The road tax for motor vehicles here, as in Great Britain, amounts to one pound sterling per horse power per year which undoubtedly adds greatly, for consular officers and others who pay the tax, to the cost of maintaining automobiles in the Free State. On a 24 horse power Ford car, for example, the tax would be £24 a year. The Legation is informed that Consul B. M. Hulley of the American Consulate General in Dublin has had to put his car into dead storage as a measure of economy and that Mr. Leslie Woods, the American Consul in Cork, for the time being is without any at all, for reasons of economy.

On receipt of the Department’s instruction, the Legation, on April 7, 1934, again took up the question with the appropriate official of [Page 999] the Department of External Affairs and pressed for relief for American consular officers from this heavy tax—which has no equivalent in the United States. The Legation was informed however that there had been no change in the matter since it was broached before; that President de Valera himself had decided that it did not seem feasible to afford relief for the calendar year 1934; and that the whole question of diplomatic and consular immunities was being intensively examined by the competent Free State authorities with a view to seeing what adjustments could be made and what relief could be granted—on the basis of reciprocity and in harmony with tax conditions in other countries. This statement, of course, may have been made in good faith with a sincere desire to help foreign consular officers in the Free State and on the other hand it may be a way of gaining time and postponing a final reply in the negative.

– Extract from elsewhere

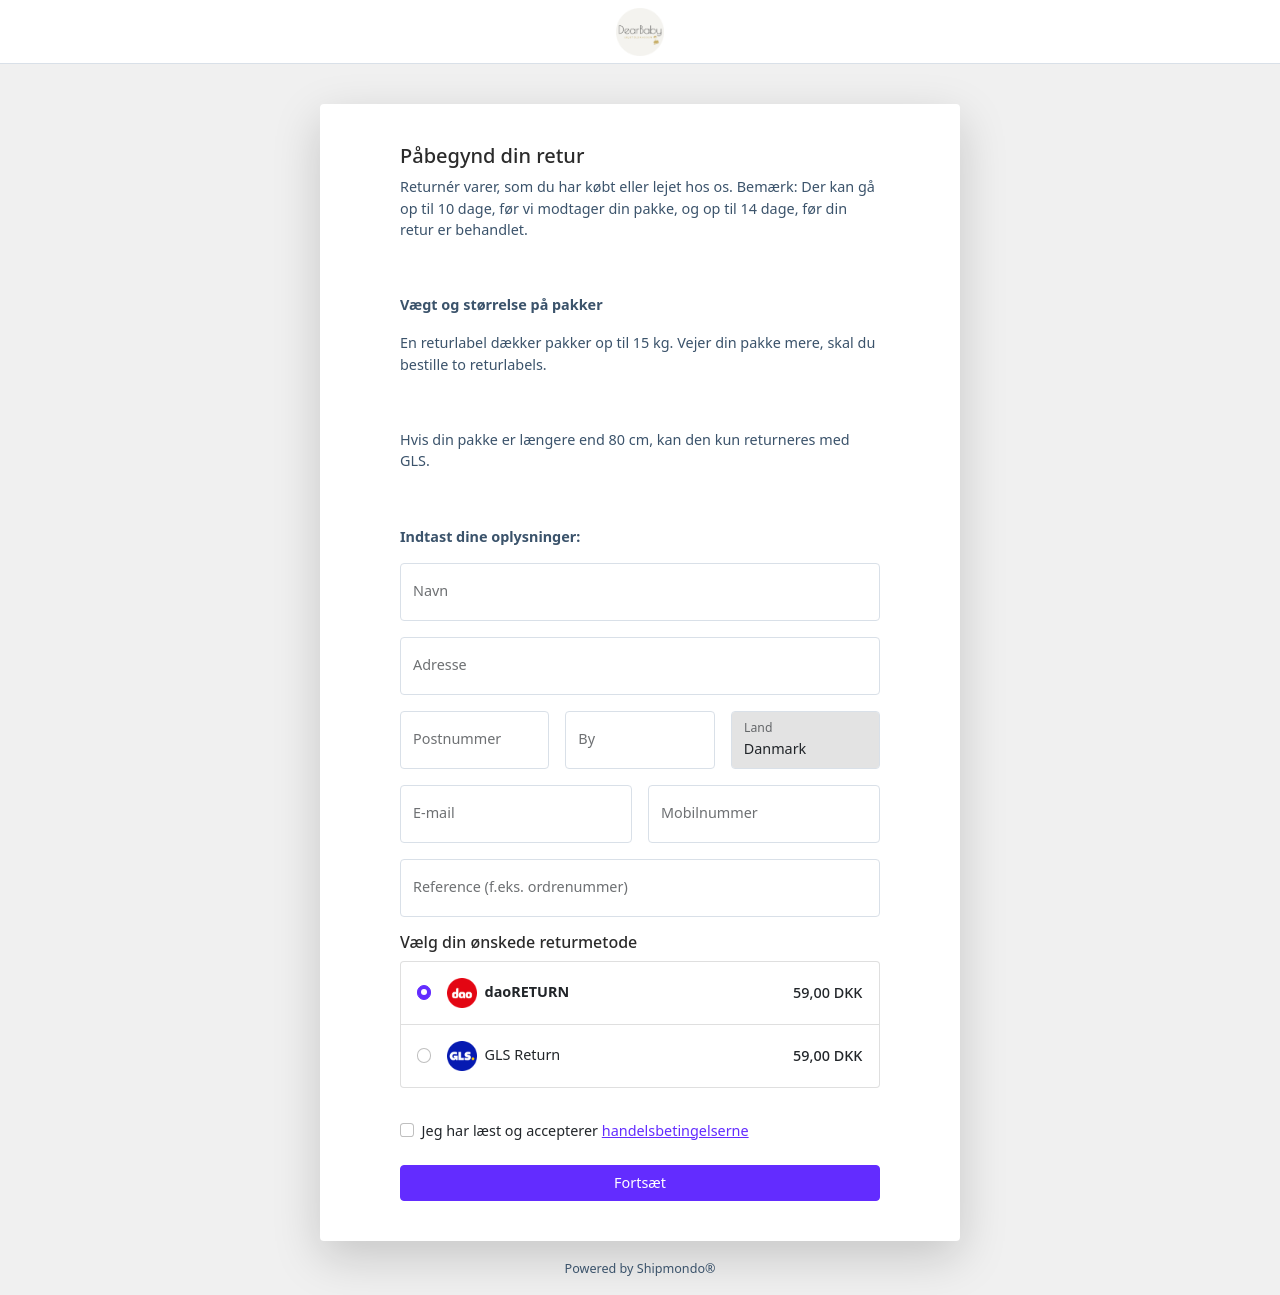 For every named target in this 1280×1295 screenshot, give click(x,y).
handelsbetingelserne (675, 1130)
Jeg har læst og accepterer (585, 1130)
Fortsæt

. . . . . . . . . . . . . .

As to the French Consul in Dublin the situation is as follows: A French Consul is attached to the French Legation here. He is granted exemption from the tax on the ground of his diplomatic status as a member of the staff of the French Minister. There was a French Consulate in Dublin until the French Legation was established and the Consulate was thereupon abolished.

The other consuls either pay the tax or do not own cars.

The Legation believes that the French solution of the difficulty, as outlined above, is not without merit. If the Department were to find it possible to attach American Consular Officers in Dublin to the staff of the Chief of the Mission and so make them a part of the diplomatic mission here there should be no trouble in obtaining from the Free State Government the immunities desired.